Dear Lucy,

I would suggest the following model:

proc mixed ...;

  class trial;  * 1=pre, 2=post ;

  model heartbeat = drinklevel * trial ;

  random drinklevel / subject = patient_id;

  repeated / subject = patient_id type=cs;

  estimate 'drinklevel*trial' drinklevel * trial;

run;

Modelling a random effect is necessary, when the response is heterogenous between patients (maybe because of some other unknown factors). It might be also necessary to model a different covariance of data within each trial and between different trials (i.e. before and after intervention). So you could try different covariance types in the "repeated"-statement (option type), or add the option "Group", which enables to model heterogeneity in the covariance matrix (see SAS-documentation of proc mixed).

Regards,

Peter

Regards,

Peter

To address your research question, I think that you would want to compare the slope of the regression of HeartBeat on DrinkLevel for the pre level of Trial to the regression of HeartRate on DrinkLevel for the post level of Trial, keeping in mind that these two regressions exist for (and are paired by) each patient. Do you agree? If so, then this is a form of random coefficients model, and I would consider this code (which, of course, I have not tested and cannot guarantee) using variables as defined by  @peter9 :

proc glimmix data=have;
  class Trial Patient_ID;
  model HeartBeat = Trial | DrinkLevel / solution;
  random intercept / subject=Patient_ID;
  random intercept DrinkLevel / subject=Patient_ID*Trial;
  run;

You'd want a fair number of different DrinkLevels within each Trial for this model to work well and/or "well-behaved" data.

thank you both!

Hello again!

What if we were interested in whether there is significant differences between the regressions and not necessarily the slopes themselves? We want to be able to conclude that increased heartbeat is more suppressed post as compared to pre, but we do not necessarily want to make a conclusion about differences in slope (the varying levels of "drink" are actually not important).

THank you!

In your original post, you said that

" at pre intervention, each patient was exposed to greater and greater levels of an energy drink and heart beat was measured in response. Same was done post intervention."
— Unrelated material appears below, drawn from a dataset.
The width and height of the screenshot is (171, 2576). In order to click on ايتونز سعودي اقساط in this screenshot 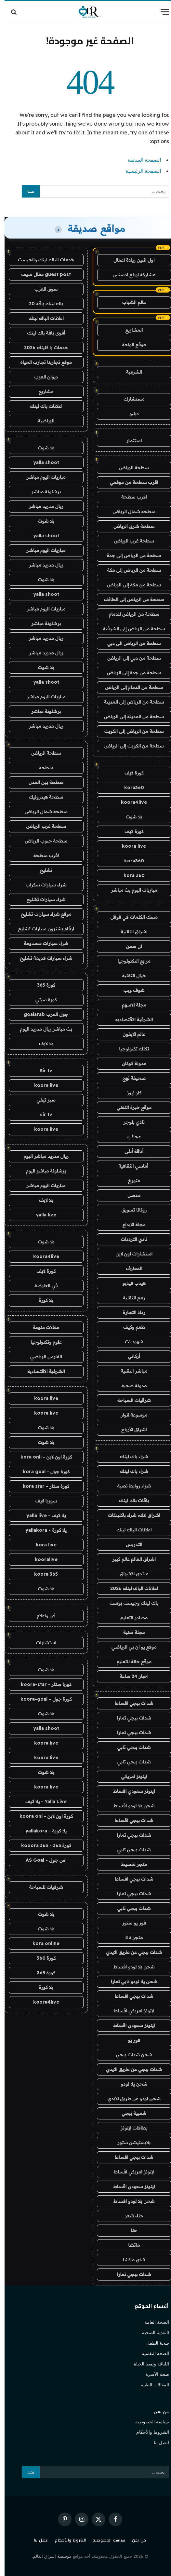 , I will do `click(130, 1791)`.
which led me to believe that heart rate was a consequence of the quantity or concentration (say, of caffeine) in the energy drink, that you had multiple observations of heart rate on each subject at different levels of some energy drink metric, and that you were interested in the regression of heart rate on that energy drink metric. 

Do you have multiple observations on each subject at different levels of some energy drink metric, or do you have only one observation (e.g., heart rate associated with the total quantity of energy drink consumed)? Is "trigger" the same as energy drink, or is it something else, like "treatment"?

We need a better description of the study protocol.

With respect to wanting to compare regressions but not necessarily wanting to compare slopes: Are you implying that you only want to compare intercepts or some other statistic that represents overall level? What if, for example, the regressions are linear and the slopes are not equal? What would you compare then? I'm perplexed.